Among the major ETFs, Fidelity’s Bitcoin ETF (FBTC) performed the best, attracting $127.28 million, marking the largest inflow on the day. The ARK Bitcoin ETF (ARKB), managed by ARK Invest and 21Shares, also attracted significant inflows of $88.5 million. In contrast, the Grayscale Bitcoin Trust (GBTC), another prominent ETF, remained flat, while Grayscale’s other Bitcoin products recorded only a small inflow of $14.22 million.

While a positive day is not enough to establish a long-term trend, this strong growth is still a positive sign for investors tracking Bitcoin ETFs.

Market Factors and Impact on Bitcoin ETFs

However, the growth in Bitcoin ETFs is in contrast to the situation of Ethereum ETFs, as these funds continue to record consecutive outflows. Farside Investors reports that Ethereum ETFs have experienced their ninth consecutive day of negative inflows, with a total of $7.3 million in outflows, indicating a marked shift in investment preferences.

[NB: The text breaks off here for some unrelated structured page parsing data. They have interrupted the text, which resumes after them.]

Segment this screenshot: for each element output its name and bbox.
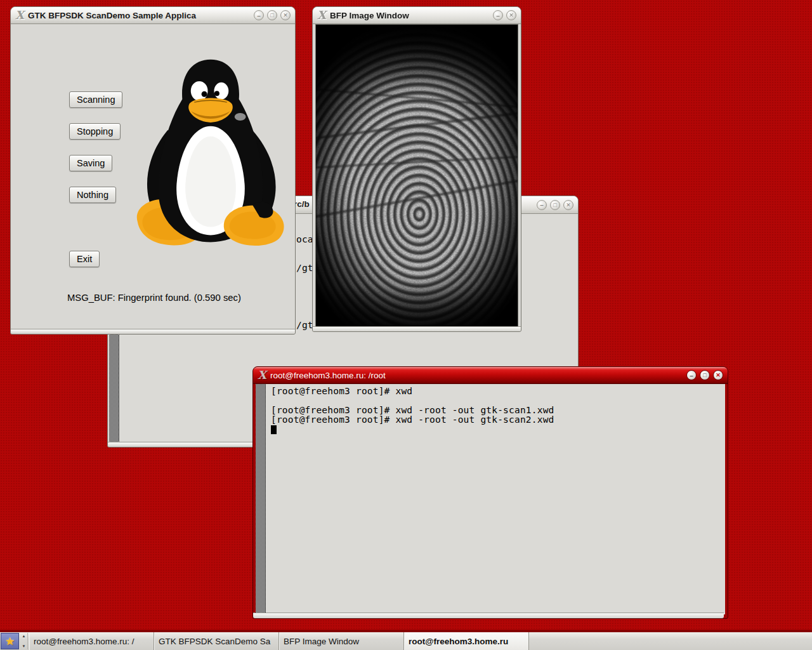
vignette-overlay <box>316 25 518 328</box>
terminal-scrollbar[interactable] <box>256 384 266 614</box>
x-logo-icon: X <box>258 369 266 381</box>
window-resize-bar[interactable] <box>313 326 521 331</box>
nothing-button[interactable]: Nothing <box>69 187 116 203</box>
window-controls <box>254 10 291 20</box>
scandemo-title: GTK BFPSDK ScanDemo Sample Applica <box>28 11 250 20</box>
minimize-button[interactable] <box>254 10 264 20</box>
desktop: rc/b oca /gt /gt X GTK BFPSDK ScanDemo S… <box>0 0 812 650</box>
maximize-button[interactable] <box>550 200 560 210</box>
bfp-body <box>313 24 521 328</box>
saving-button[interactable]: Saving <box>69 155 112 171</box>
x-logo-icon: X <box>317 10 326 21</box>
bfp-titlebar[interactable]: X BFP Image Window <box>313 7 521 24</box>
minimize-button[interactable] <box>686 370 697 380</box>
taskbar-handle[interactable]: ▲ ▼ <box>20 633 28 649</box>
background-terminal-title: rc/b <box>294 199 310 209</box>
window-resize-bar[interactable] <box>253 613 724 618</box>
maximize-button[interactable] <box>267 10 277 20</box>
terminal-text: [root@freehom3 root]# xwd [root@freehom3… <box>271 387 554 434</box>
taskbar-item-terminal1[interactable]: root@freehom3.home.ru: / <box>29 632 154 650</box>
star-icon: ★ <box>5 635 15 648</box>
terminal-line: [root@freehom3 root]# xwd -root -out gtk… <box>271 406 554 415</box>
maximize-button[interactable] <box>700 370 710 380</box>
window-resize-bar[interactable] <box>11 329 295 334</box>
bfp-title: BFP Image Window <box>330 11 489 20</box>
scandemo-titlebar[interactable]: X GTK BFPSDK ScanDemo Sample Applica <box>11 7 295 24</box>
scandemo-window[interactable]: X GTK BFPSDK ScanDemo Sample Applica Sca… <box>10 6 296 335</box>
close-button[interactable] <box>280 10 291 20</box>
terminal-line <box>271 396 554 406</box>
minimize-button[interactable] <box>493 10 503 20</box>
terminal-cursor <box>271 425 277 434</box>
terminal-line: [root@freehom3 root]# xwd <box>271 387 554 396</box>
window-controls <box>686 370 723 380</box>
fingerprint-image <box>315 24 518 328</box>
bfp-image-window[interactable]: X BFP Image Window <box>312 6 521 332</box>
taskbar-item-terminal2[interactable]: root@freehom3.home.ru <box>404 632 529 650</box>
window-controls <box>493 10 516 20</box>
exit-button[interactable]: Exit <box>69 251 100 267</box>
chevron-down-icon: ▼ <box>22 644 26 648</box>
start-button[interactable]: ★ <box>1 633 19 649</box>
terminal-title: root@freehom3.home.ru: /root <box>270 371 683 380</box>
taskbar-item-bfp-image[interactable]: BFP Image Window <box>279 632 404 650</box>
terminal-window[interactable]: X root@freehom3.home.ru: /root [root@fre… <box>252 366 728 619</box>
scanning-button[interactable]: Scanning <box>69 91 122 108</box>
terminal-body: [root@freehom3 root]# xwd [root@freehom3… <box>256 384 725 614</box>
status-message: MSG_BUF: Fingerprint found. (0.590 sec) <box>67 293 241 303</box>
close-button[interactable] <box>506 10 516 20</box>
tux-penguin-image <box>129 53 292 253</box>
terminal-titlebar[interactable]: X root@freehom3.home.ru: /root <box>253 367 728 384</box>
x-logo-icon: X <box>15 10 24 21</box>
taskbar-item-scandemo[interactable]: GTK BFPSDK ScanDemo Sa <box>154 632 279 650</box>
window-controls <box>537 200 573 210</box>
chevron-up-icon: ▲ <box>22 634 26 638</box>
terminal-line: [root@freehom3 root]# xwd -root -out gtk… <box>271 415 554 425</box>
close-button[interactable] <box>713 370 723 380</box>
scandemo-body: Scanning Stopping Saving Nothing Exit MS… <box>11 24 295 331</box>
stopping-button[interactable]: Stopping <box>69 123 121 140</box>
minimize-button[interactable] <box>537 200 547 210</box>
taskbar: ★ ▲ ▼ root@freehom3.home.ru: / GTK BFPSD… <box>0 630 812 650</box>
close-button[interactable] <box>563 200 573 210</box>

While the large inflows into Bitcoin ETFs could be seen as a positive sign, experts warn against rushing to conclude that this is a sustainable recovery. In recent times, Bitcoin ETFs have lost more than $4.5 billion in the previous four consecutive weeks, with strong capital flight due to regulatory concerns and economic uncertainty. This sentiment is not limited to Bitcoin, but is widespread across the entire cryptocurrency market.

Hedge Fund Involvement and Temporary Impact

Some analysts believe that the sudden inflows into Bitcoin ETFs may not represent new buyers, but rather the result of hedge funds and large institutional investors recycling capital to take advantage of short-term price volatility. Kyle Chassé, a crypto entrepreneur, believes that the majority of Bitcoin ETF trading is for arbitrage purposes, rather than a genuine need to hold Bitcoin. “Until there is real buyer participation, this volatility will continue,” he said.

In addition, policy decisions from the US Federal Reserve (Fed) are also an important factor to consider. Some investors expect the Fed to soon turn to quantitative easing (QE) to stimulate economic growth. However, many experts warn that this expectation may be misguided, as the Fed’s interest rates remain high, and QE has historically only been implemented when interest rates are close to zero.

Does this new influx of capital mark the return of Bitcoin ETFs, or just a temporary pause in the downtrend? This depends a lot on the market situation and upcoming policy decisions from the Fed.